Say what you want about UPS, they are steering the ship, however they are operating in rough waters. The rough waters are the slow growth of the US small parcel market ex-Amazon, USPS rate and service changes, and the company's dependence on Amazon for growth.

* UPS is steering away from Amazon. 50% of its volume from Amazon will reduce by the end of 2026.

A few interesting stats on the call related to UPS biggest customer:

** Amazon's contract came up this year, and it seems to me UPS was itching to change it. Carol Tome likely thought Amazon was taking advantage of UPS.

** Amazon is 20% of UPS volume but only 12% of revenue. I imagine profit is less than that, so it's a lot of song and dance for difficult output.

** As part of this glide-down in volume, UPS will also close about 10% of its facilities. These are real hard costs, which will reduce Capex, maintenance, and importantly labor costs -- all of which UPS has been focused on.

* Incidentally this glide down in volume from Amazon is 5x faster than their reduction in Amazon volumes in the last 4 years.

* USPS is steering its last-mile service to incent shippers to inject further upstream, and not just use USPS for its last mile services. This has caused UPS to drop USPS from SurePost entirely as of Jan 1, 2025.

The upshot of these changes? UPS is expecting to move US domestic operating margin from 10% to north of 12% by Q4 2026. Those are big moves. In order to do that, UPS had to give up on its revenue growth ambitions.

You read that correctly, UPS is giving 2026 margin guidance. That is a gutsy move.

In terms of Q4, delivery performance was good:

* Average on-time service led the industry by 470 basis points over our "closest competitor" (FedEx)

* Revenue per piece flipped positive, but on the back of pricing increases primarily.

This will make UPS a more resilient, more efficient, leaner company. At the expense of being the biggest. Where have I heard this before? Better Not Bigger was Carol Tome's strategy since she took over UPS -- seeing the writing on the wall that you can't out-Amazon Amazon.

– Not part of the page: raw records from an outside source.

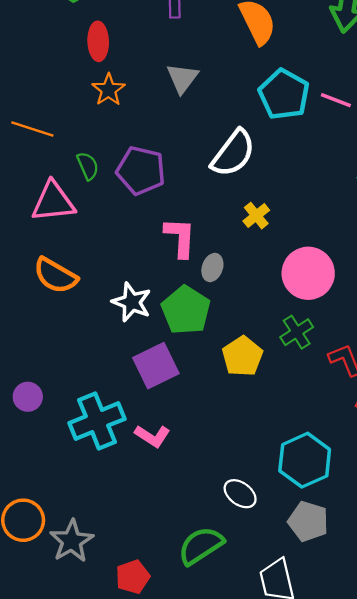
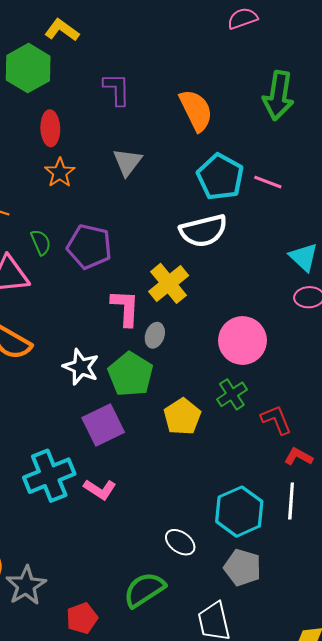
white semicircle: (233, 153) -> (203, 231), moved, turned 39
yellow cross: (256, 216) -> (169, 283), moved, size x1.6

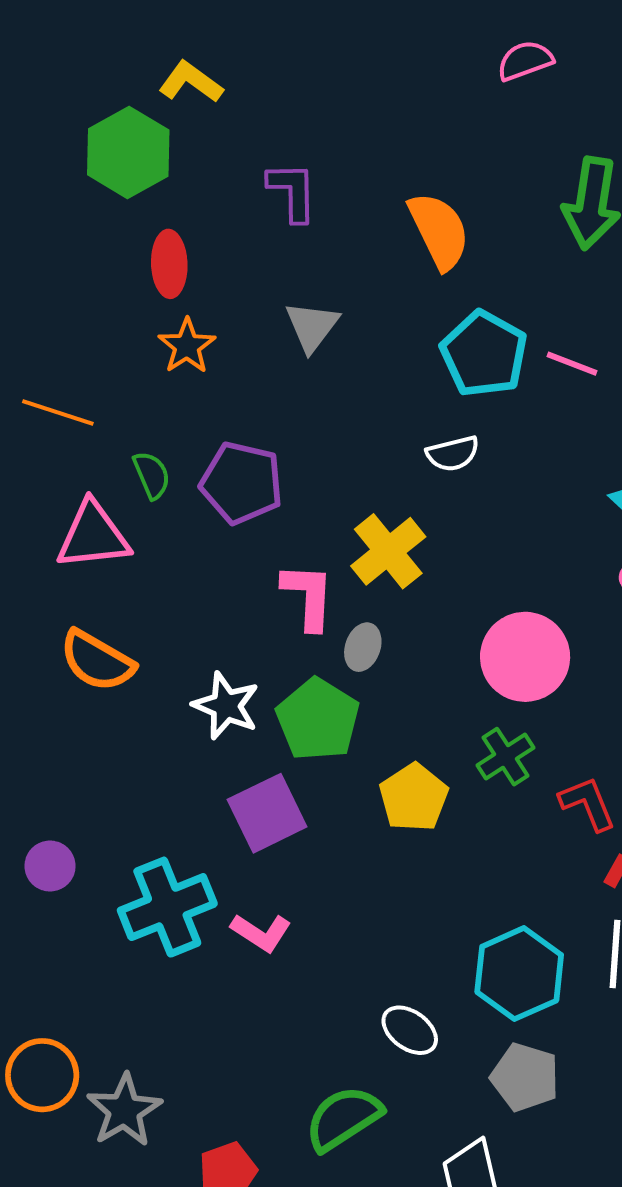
white semicircle: (203, 231) -> (453, 454), size x0.6

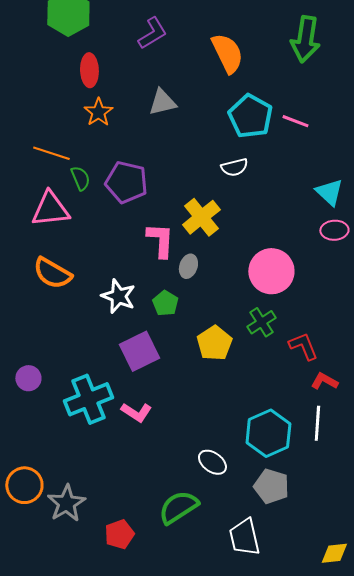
purple L-shape: (292, 192) -> (152, 33), turned 60
gray triangle: (312, 326) -> (162, 102), turned 40
orange line: (58, 412) -> (51, 153), moved
green pentagon: (318, 719) -> (165, 303), size x0.6

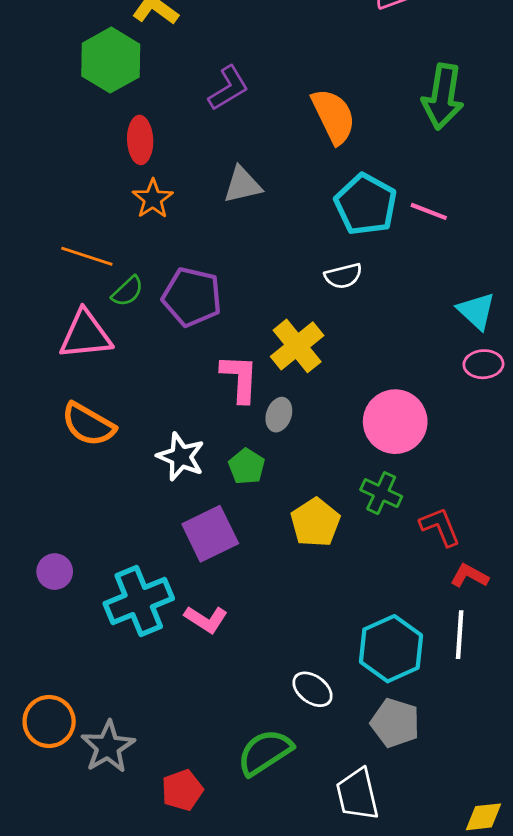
green semicircle: (80, 178) -> (128, 291), turned 70
green cross: (261, 322) -> (381, 493), turned -32

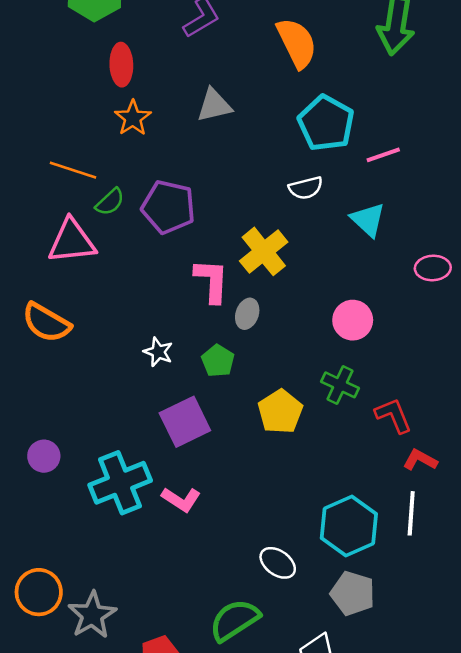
pink line: (429, 211) -> (383, 155), moved, turned -40
cyan triangle: (476, 311) -> (368, 220), moved
pink circle: (395, 422) -> (353, 320), size x0.7
orange semicircle: (88, 424) -> (46, 323), moved
white star: (181, 457) -> (158, 352), size x0.7

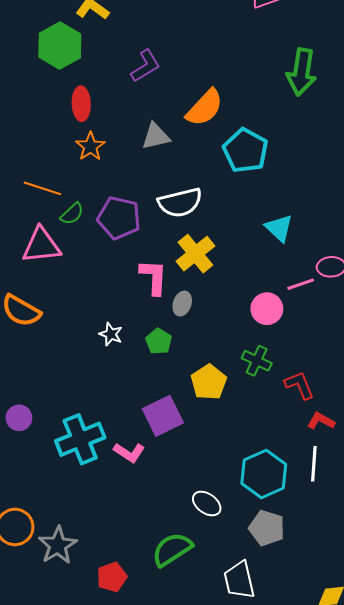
orange semicircle: (297, 43) -> (205, 108), moved, turned 69
pink line: (383, 155) -> (301, 284), moved
white semicircle: (306, 188) -> (180, 203), moved, size x1.6
purple square: (185, 422) -> (163, 416), moved

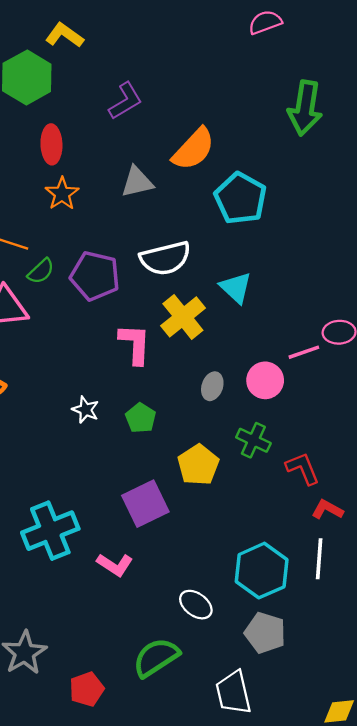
cyan triangle: (279, 228) -> (236, 288), moved
gray ellipse: (182, 304) -> (212, 386), moved
pink L-shape: (129, 453) -> (115, 565), moved

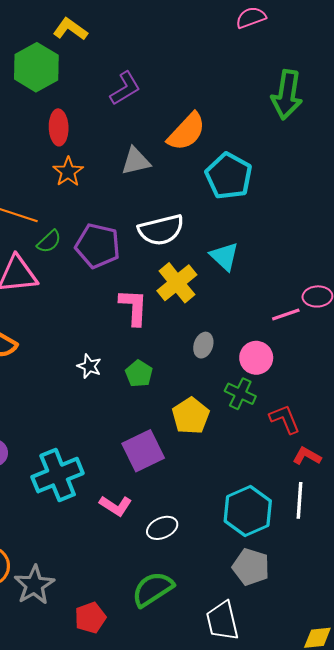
pink circle: (265, 380) -> (256, 358), moved
white ellipse: (196, 605) -> (162, 528), moved, turned -60

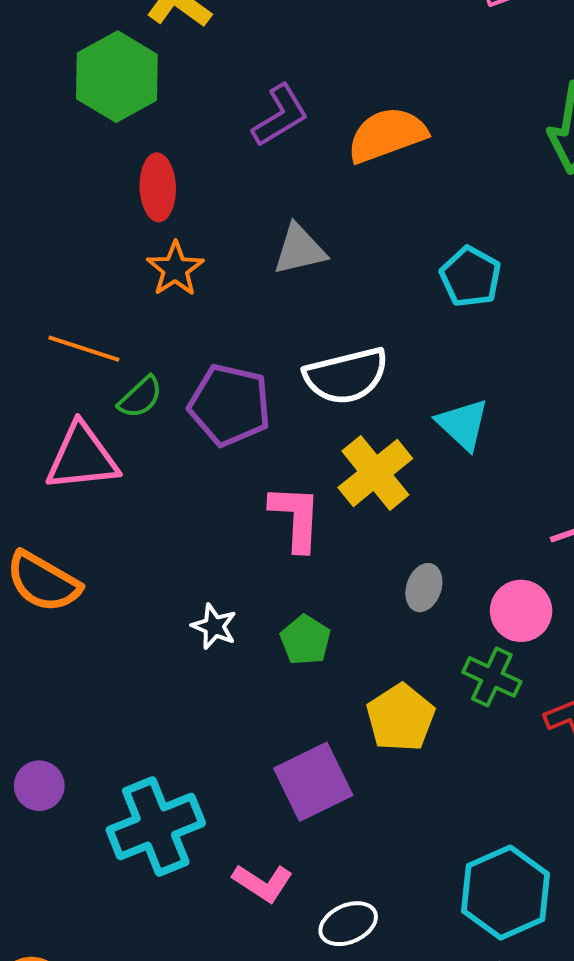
orange semicircle: (186, 132) -> (387, 135), moved, turned -153
cyan pentagon: (229, 176) -> (471, 277), size x0.7

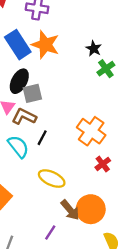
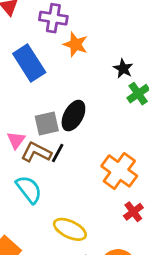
orange star: (45, 45) -> (76, 44), moved, size x0.7
black ellipse: (19, 81) -> (73, 116), moved
black line: (42, 138) -> (58, 153), moved

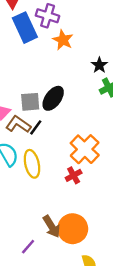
blue rectangle: (29, 63) -> (25, 28), moved
red cross: (133, 212) -> (74, 175), moved
yellow ellipse: (70, 229) -> (32, 164), moved, turned 44

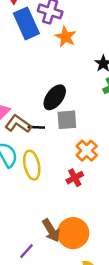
gray square: (30, 102) -> (67, 120), moved
black line: (36, 127) -> (36, 127), turned 56
orange cross: (85, 149) -> (87, 151), size x0.7

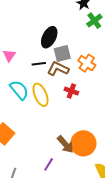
brown L-shape: (18, 124) -> (58, 69), moved
orange cross: (87, 151) -> (87, 63), moved
red cross: (75, 178) -> (71, 91), moved, turned -32

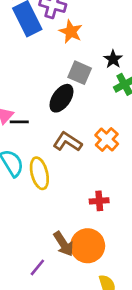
gray square: (62, 53) -> (80, 73), moved, turned 30
black line: (39, 64) -> (19, 122), moved
red cross: (71, 91) -> (99, 201), moved, turned -32

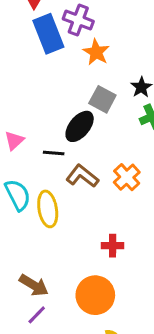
black line: (19, 122) -> (54, 153), moved
brown arrow: (63, 244) -> (34, 285), moved, turned -30

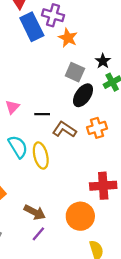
black ellipse: (80, 126) -> (83, 95), moved
orange cross: (127, 177) -> (97, 128), turned 30
red cross: (113, 246) -> (103, 186), moved, size x1.6

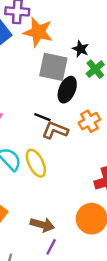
orange star: (68, 38) -> (38, 32), size x1.4
gray square: (75, 72) -> (53, 67), size x1.4
black line: (42, 114) -> (42, 117), moved, turned 32

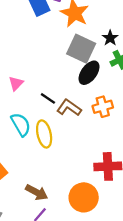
black line: (42, 117) -> (48, 98), moved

Instead, UPS hopes to drive away price-sensitive customers and drive towards customers that will give them more pricing power. And that means stepping away from US domestic parcel volume growth, because the volume growth would have taken the investors into an ocean of red ink. And likely putting the company in a very unstable position.

Whether you like UPS performance or not, Carol Tome has a plan and is executing it. There have been missteps with Union contracts and USPS neogtiations, but there is a steady hand on the rudder here.

If you have the margin to devote to its reliability, UPS desperately wants your business, but it's going to cost. Price-sensitive customers need not apply and should trade down, constructing their own network from regional carriers, zone skipping, and inventory placement.